Previously published on Forbes
You are a hero. As I say that, I am thinking of one of my heroes, Joseph Campbell, who wrote a book called The Hero with a Thousand Faces. You are one of those faces.
You are a hero, and right now, you are on an adventure, whether you have thought of this pandemic as an adventure or not. None of us chose this particular adventure, of course. But like it or not, we are all on this journey together.
My husband loves adventure. Annoyingly so. He’s actually been a little bit enthusiastic about facing down the challenges of the coronavirus, like we’re on some kind of extended backpacking trip: Plan simple meals.
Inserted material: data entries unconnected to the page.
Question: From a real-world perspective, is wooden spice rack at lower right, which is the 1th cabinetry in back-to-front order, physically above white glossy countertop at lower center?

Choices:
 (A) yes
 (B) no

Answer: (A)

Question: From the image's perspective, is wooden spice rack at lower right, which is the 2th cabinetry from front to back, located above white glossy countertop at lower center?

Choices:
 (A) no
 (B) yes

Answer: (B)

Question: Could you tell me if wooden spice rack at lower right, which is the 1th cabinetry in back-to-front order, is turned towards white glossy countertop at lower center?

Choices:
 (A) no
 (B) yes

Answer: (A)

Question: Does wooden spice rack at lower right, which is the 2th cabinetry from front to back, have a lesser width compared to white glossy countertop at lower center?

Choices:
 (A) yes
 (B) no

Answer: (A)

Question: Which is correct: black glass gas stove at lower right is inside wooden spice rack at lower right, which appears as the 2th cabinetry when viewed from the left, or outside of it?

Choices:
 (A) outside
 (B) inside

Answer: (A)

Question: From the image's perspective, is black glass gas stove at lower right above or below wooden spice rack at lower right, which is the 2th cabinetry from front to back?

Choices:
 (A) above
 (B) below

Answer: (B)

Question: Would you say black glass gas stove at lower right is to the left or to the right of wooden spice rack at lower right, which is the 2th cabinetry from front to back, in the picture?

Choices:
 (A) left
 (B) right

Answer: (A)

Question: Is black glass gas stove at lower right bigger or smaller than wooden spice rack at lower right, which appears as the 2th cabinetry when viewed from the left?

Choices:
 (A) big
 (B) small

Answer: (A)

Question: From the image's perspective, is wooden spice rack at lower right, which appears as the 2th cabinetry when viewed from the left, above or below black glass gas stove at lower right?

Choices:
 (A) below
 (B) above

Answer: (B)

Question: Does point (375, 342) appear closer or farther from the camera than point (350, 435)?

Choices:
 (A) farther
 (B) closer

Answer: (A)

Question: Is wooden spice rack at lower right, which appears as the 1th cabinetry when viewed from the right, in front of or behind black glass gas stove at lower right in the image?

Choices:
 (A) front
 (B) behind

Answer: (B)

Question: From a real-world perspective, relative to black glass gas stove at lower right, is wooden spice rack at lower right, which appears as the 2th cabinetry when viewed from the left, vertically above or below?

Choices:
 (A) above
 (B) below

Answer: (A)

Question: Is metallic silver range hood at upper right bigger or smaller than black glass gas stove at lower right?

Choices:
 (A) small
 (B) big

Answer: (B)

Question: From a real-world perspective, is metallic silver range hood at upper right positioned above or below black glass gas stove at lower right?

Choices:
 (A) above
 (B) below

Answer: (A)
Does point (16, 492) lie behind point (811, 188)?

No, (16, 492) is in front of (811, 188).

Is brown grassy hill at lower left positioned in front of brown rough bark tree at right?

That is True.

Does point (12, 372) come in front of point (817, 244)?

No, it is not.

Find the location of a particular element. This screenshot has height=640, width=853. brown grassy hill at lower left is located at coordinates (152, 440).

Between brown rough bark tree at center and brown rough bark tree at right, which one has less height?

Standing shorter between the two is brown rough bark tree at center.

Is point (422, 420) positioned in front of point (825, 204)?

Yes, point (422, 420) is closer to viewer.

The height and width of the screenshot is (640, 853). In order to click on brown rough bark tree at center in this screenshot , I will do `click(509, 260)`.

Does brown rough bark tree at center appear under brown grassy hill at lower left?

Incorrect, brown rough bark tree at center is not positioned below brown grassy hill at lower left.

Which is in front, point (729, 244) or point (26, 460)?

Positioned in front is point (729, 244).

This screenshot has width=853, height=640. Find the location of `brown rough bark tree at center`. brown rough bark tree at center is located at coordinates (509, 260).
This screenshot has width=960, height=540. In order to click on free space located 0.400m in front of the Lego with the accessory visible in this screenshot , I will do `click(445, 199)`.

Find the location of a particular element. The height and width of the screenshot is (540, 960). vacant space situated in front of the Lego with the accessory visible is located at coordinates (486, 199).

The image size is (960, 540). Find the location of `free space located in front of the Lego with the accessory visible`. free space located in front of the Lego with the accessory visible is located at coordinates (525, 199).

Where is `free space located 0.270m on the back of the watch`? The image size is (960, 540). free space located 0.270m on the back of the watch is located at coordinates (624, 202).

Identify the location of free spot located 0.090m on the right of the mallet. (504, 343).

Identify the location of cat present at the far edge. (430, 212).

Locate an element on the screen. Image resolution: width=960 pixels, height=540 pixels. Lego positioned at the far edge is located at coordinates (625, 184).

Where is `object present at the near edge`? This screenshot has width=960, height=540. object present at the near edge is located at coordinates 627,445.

Be self-contained. Find our way, day by day, often without a good map. Rely on our wits and sensibility to get out alive.
Yep. It’s an adventure.
When I first heard of The Hero’s Journey years ago, it helped me make sense out of the difficulties I had traversed in my life to that point. Through Joseph Campbell’s lens, I was an everyday hero. I had faced adversity and had returned to my family and community with a gift. I had turned something bad into something good and even useful.
So, now we find ourselves in the midst of a pandemic. A once-in-a-lifetime (we hope) adventure. The terrain is at times difficult and the way forward is only known as we take each step. We lookout for the helpers — our frontline doctors, nurses and emergency personnel, grocery clerks and delivery people — and we keep walking into the wilderness. We don’t know our way out of the forest. And yet, we have a map of what our global neighbors before us have done. The path they followed. We have something.
The Hero’s main task is to continue on through adversity, looking for the gift, the contribution that he or she can bring back to the community. On our team call last Friday, we asked each person to share their answer to the question, “What do you hope changes permanently from all of this?” We were asking them to name the gifts they are seeing and experiencing. Our team shared so generously and, at times, tearfully.
Yes, there are gifts.
To find the gift, we borrow from our colleague Otto Scharmer, author of Theory U. He has a similar model for entering the unknown future as it emerges. He challenges us to keep an open mind, open heart and open will. And to avoid the voices of judgment, cynicism and fear. I don’t know about you, but these voices are sometimes all I can hear. But I know that it is only with an open mind, heart, and will that I — and you — will find the gift, in the generous present moment.
What is the gift you can see right now?
This way of thinking might be a stretch for us. But that’s also what I like about it. I want to be stretched and challenged and made to think.
What if you could reframe what we are experiencing as an adventure? What if you could see yourself and others as everyday heroes?